Hacker News new | ask | show | jobs
by krishna2 3253 days ago
That's a big claim and kudos if you really pulled it off. There is also the aspect of relevancy in addition to speed.

I think the best way you can showcase is to build a few sample proof-of-concept search engines. For e.g., How about a search engine for Wikipedia? Project Gutenberg? StackOverflow? All these datasets are freely available. You can set up a search engine for this and easily let anyone be able to verify your search engine's speed and relevancy.

Lastly, in addition to both speed and relevance is how easy it is to install, customize and extend.

Hope that helps!

1 comments

Yes (it helped) and speed, i.e. querying and indexing performance, for sure is only an USP if you also have relevance.

I'm confident the relevance is as good as or better than Lucene. I especially like my phrase queries and how they seem more relevant compared to that of a Lucene phrase query. The scoring is a half-way implementation of word2vec (in a lot of ways similar to the scoring mechanics of Lucene's tf-idf scheme). I'm aiming for full word2vec implementation in vNext.

I have only my own benchmark tests to tell me I'm faster than Lucene. Which is why I'm contemplating writing a formal proof both of ResinDB's performance and of it's relevance.

My test data has been the English verison of Wikipedia plus Project Gutenberg. I suppose I could publish those indices to the world, as a demo search engine. I don't think a soul would care about a proper searchable Project Gutenberg though. Looking into common crawl now.

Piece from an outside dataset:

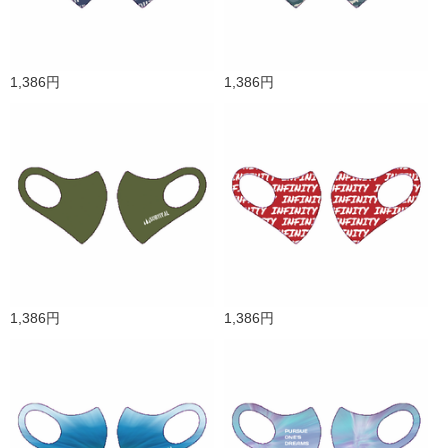
1,386円
1,386円
1,386円
1,386円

I'm a part-time father of two, employed doing tedious unmotivating work, focusing completely on my spare time project. I need some advise as to what the next step should be, if I wanted to make this into a business that I could spend all of my time with, not only nights and weekends. Formal proof? Demo?

Side note: one of the most approachable people in the database building community is Oren Eini, creator of RavenDB. He's reviewing ResinDB on his blog. I've read a preview of the entire series of posts, implemented solutions for the best parts of the critique and just released v2. Blog is here: http://ayende.com/blog

Great that you already have those datasets. Yes, putting it on a small public server where people can search and evaluate would be good. Honestly the "speed" part cannot be truly verified if it is on a standard public server but at least the other aspects of it can be. As I see it, you are up against primarily Elasticsearch and Postgres's search engines. [To put out a full index could be costly so you could always try a small subset but still a good enough chunk, say a million docs or so].

Another thing to keep in mind is how easy it is to install and be pluggable. I know you have designed it as a library but I think a small wrapper around it with its own http server so anyone using it can start it as a service and use http to access via JSON would be useful too. [At least everyone these days seem to do everything in containers]. And also to add, Elasticsearch sets a good bar for how easy it is spin up a search engine and get started. Again, not sure how far you must be going to make ResinDB as easy to install, to use and document and all that.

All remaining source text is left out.